Hospital organizations, however, strongly objected to the release of the tool.

"The information provided on the Leapfrog Group's new safety tool makes a number of erroneous assumptions in methodology, which are not referenced or validated," says a statement from the American Hospital Association.  

"First, it looks at infection data from California and projects that data onto the rest of the county without clearly defining how the methodology adjusts for a variety of factors.  

"Second, more complex patients tend to need more procedures, therefore creating more chances for errors due to the greater number of procedures and other possible co-morbidity factors.

"Third, the methodology also compares reported data to claims data, with any differences between the data sets attributed to unreported errors. A number of other factors could be the reason for the differences in the data, so that making this assumption is not methodologically sound.  

"Finally, the literature in this area has a wide range of other factors that account for changes in regard to cost, not the narrow definition provided in this tool. Without additional reference points or validation, the methodology of this new tool is seriously flawed."

The Leapfrog tool calculates costs of medical errors on the basis of medical error rates for patients who underwent surgery or who required care in an intensive care unit during their hospital stay. There is a spot in the tool for employers to "estimate how much you lose on employee productivity for every dollar spent on inpatient care."

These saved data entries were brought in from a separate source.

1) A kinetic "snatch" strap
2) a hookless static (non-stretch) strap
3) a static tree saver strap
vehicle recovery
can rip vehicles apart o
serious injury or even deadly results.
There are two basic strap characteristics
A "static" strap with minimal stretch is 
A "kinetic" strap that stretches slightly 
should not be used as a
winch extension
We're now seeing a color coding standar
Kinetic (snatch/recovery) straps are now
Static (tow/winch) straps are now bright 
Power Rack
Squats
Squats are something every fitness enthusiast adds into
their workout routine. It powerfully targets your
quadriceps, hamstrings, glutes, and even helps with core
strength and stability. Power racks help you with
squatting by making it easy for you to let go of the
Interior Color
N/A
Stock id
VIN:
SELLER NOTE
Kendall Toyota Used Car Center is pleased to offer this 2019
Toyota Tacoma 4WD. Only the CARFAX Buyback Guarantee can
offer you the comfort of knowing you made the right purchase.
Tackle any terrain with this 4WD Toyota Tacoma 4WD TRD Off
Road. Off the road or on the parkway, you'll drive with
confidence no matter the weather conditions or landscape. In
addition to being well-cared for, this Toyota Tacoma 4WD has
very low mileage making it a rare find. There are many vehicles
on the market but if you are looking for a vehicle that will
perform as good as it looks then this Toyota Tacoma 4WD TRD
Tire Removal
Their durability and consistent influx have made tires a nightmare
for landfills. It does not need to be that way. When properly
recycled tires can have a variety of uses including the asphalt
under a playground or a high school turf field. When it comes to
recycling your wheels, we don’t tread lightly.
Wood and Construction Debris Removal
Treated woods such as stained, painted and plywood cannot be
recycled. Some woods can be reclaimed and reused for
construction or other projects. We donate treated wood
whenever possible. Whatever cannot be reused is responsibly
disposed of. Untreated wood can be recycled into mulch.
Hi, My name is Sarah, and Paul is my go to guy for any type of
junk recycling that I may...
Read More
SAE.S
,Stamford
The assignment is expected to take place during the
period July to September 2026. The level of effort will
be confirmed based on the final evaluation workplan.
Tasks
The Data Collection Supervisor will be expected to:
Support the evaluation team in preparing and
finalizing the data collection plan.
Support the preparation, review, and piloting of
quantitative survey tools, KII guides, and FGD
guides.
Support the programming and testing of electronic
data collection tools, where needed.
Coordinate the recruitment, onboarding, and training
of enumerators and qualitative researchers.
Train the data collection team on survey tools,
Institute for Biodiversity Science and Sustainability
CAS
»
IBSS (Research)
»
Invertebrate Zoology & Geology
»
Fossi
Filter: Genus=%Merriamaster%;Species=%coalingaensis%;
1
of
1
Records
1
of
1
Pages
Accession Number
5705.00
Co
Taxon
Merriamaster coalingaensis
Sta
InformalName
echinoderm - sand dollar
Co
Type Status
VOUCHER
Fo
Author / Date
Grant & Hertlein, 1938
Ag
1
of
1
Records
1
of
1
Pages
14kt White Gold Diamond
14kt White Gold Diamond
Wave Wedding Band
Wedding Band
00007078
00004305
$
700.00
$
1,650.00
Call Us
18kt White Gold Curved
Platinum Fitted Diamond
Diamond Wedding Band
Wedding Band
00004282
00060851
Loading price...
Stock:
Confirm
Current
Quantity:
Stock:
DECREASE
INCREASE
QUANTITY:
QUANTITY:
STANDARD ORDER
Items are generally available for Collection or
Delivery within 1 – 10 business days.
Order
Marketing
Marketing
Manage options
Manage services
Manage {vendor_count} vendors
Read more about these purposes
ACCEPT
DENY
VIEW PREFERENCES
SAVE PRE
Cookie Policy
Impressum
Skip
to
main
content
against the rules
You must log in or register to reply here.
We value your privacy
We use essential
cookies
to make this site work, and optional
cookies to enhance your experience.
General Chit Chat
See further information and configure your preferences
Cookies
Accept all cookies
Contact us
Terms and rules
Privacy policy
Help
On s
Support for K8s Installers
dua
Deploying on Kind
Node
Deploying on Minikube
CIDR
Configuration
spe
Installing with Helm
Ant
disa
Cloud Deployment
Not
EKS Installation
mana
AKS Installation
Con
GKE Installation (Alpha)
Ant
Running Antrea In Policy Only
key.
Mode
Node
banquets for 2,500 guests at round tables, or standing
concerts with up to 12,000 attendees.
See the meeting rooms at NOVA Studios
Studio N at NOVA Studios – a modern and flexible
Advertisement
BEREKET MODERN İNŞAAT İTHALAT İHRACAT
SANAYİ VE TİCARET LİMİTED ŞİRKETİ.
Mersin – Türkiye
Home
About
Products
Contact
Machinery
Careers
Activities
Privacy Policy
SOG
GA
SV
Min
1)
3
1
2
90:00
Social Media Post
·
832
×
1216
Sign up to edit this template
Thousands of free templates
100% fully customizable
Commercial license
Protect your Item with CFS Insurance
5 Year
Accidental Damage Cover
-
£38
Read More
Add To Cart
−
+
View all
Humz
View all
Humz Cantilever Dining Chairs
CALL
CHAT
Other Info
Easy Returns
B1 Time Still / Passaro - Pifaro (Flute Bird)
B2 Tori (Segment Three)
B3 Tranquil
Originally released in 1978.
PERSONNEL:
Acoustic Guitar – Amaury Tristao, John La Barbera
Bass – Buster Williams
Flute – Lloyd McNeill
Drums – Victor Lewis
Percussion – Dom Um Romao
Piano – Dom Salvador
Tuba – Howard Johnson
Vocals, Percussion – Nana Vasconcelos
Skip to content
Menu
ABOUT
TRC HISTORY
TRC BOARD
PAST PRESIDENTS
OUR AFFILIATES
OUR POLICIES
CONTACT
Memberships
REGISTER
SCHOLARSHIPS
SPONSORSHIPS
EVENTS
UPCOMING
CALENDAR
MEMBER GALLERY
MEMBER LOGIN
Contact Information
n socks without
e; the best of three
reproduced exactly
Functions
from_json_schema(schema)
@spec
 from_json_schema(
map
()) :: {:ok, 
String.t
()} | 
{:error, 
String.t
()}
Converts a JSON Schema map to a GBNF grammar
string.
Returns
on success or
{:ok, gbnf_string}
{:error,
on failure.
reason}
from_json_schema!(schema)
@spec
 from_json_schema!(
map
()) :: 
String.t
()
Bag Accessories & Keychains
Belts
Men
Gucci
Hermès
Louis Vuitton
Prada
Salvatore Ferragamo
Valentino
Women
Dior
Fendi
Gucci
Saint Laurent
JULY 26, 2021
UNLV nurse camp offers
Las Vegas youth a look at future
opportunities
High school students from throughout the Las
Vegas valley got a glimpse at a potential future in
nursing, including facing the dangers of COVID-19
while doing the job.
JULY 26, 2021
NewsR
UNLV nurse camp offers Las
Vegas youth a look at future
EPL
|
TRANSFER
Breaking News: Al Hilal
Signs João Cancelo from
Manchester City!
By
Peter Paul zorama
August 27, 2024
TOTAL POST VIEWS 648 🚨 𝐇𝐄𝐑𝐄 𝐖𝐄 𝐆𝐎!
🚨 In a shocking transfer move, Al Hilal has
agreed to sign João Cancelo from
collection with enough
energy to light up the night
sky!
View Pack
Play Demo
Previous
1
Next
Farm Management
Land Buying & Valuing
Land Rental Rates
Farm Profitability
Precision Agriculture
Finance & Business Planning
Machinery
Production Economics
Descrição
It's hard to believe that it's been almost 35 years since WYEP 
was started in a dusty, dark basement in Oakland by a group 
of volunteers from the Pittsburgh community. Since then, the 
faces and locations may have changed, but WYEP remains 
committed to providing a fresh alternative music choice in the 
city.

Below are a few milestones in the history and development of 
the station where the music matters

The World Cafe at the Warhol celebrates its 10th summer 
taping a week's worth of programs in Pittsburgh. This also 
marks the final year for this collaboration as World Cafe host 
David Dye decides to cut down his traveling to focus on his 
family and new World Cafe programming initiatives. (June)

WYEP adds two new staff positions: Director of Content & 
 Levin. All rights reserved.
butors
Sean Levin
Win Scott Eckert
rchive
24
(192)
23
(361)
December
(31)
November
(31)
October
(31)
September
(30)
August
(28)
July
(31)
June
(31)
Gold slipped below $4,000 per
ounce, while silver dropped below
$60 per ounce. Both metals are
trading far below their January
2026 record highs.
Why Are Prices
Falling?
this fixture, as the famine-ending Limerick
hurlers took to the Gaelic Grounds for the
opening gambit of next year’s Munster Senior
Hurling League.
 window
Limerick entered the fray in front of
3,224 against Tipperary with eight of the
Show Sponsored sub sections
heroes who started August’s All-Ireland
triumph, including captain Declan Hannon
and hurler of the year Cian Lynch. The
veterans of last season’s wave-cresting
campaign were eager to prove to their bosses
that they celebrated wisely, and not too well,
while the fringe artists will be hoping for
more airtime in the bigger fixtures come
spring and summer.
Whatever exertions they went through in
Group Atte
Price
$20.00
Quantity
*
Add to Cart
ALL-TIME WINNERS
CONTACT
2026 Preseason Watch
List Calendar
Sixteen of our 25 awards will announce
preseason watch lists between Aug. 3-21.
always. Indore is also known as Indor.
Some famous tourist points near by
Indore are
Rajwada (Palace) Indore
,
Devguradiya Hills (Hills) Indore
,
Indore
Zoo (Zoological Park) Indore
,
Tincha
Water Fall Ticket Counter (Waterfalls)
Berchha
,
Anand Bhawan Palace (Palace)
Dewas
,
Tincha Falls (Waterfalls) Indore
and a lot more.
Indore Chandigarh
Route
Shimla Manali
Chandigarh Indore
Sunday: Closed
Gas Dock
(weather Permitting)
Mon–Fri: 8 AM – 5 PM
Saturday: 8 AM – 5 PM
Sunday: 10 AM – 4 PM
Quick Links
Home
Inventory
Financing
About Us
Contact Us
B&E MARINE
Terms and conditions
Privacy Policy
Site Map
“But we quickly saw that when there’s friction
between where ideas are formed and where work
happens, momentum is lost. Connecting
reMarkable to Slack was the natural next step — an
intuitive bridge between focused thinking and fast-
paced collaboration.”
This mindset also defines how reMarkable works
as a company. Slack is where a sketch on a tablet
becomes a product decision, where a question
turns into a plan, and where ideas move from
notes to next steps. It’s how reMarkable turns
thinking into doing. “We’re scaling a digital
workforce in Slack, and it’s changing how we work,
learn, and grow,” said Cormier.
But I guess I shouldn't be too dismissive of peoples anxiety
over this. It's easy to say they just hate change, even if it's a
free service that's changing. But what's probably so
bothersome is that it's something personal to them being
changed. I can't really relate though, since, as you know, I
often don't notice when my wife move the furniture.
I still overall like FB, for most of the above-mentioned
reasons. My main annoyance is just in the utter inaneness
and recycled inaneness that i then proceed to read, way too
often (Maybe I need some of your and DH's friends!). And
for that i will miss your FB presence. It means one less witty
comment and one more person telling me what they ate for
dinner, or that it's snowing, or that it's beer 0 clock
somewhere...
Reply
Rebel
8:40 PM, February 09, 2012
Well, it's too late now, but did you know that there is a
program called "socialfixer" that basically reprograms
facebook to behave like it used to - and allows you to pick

Binder says that employers she represents are increasingly concerned about having to pay for medical mistakes, especially after a report in the Journal of the American Medical Association in April by Atul Gawande, MD, and others found that hospitals profit when surgeries go wrong.

Not only do they make more money through outlier payments, but private insurance companies pay much more than government payers for medical errors.

For example, when the complication occurred in a Medicare patient, the federal government reimbursed hospitals $3,629. But when it occurred in a commercially insured patient, the health plan paid $55,953.

In a press release Leapfrog released Thursday, Binder said that "every year, more than 180,000 Medicare beneficiaries die from hospital-acquired infections, errors, accidents and injuries."